Top of Source data

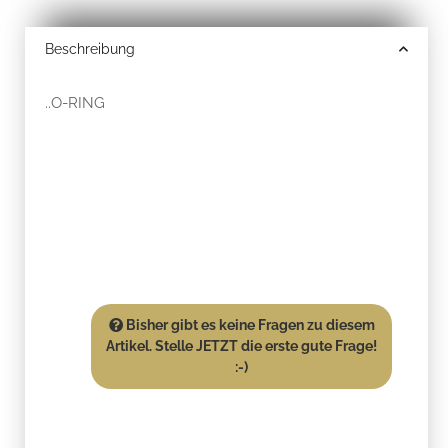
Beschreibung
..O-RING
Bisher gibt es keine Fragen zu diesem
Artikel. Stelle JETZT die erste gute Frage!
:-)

Bottom of Source data
Top of Source data

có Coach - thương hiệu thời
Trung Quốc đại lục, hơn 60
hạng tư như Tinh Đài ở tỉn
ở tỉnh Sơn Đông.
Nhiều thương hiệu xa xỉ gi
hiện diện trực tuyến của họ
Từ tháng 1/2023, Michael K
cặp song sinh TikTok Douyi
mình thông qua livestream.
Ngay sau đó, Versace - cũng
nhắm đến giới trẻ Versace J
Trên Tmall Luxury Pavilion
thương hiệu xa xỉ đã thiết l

Bottom of Source data

* [Required work]:
Since only part of the listing is wanted, copy exactly the lines from the one holding "Ngay sau đó, Versace - cũng" to the one holding "thương hiệu xa xỉ đã thiết l", both included.

* [Task result]:
Ngay sau đó, Versace - cũng
nhắm đến giới trẻ Versace J
Trên Tmall Luxury Pavilion
thương hiệu xa xỉ đã thiết l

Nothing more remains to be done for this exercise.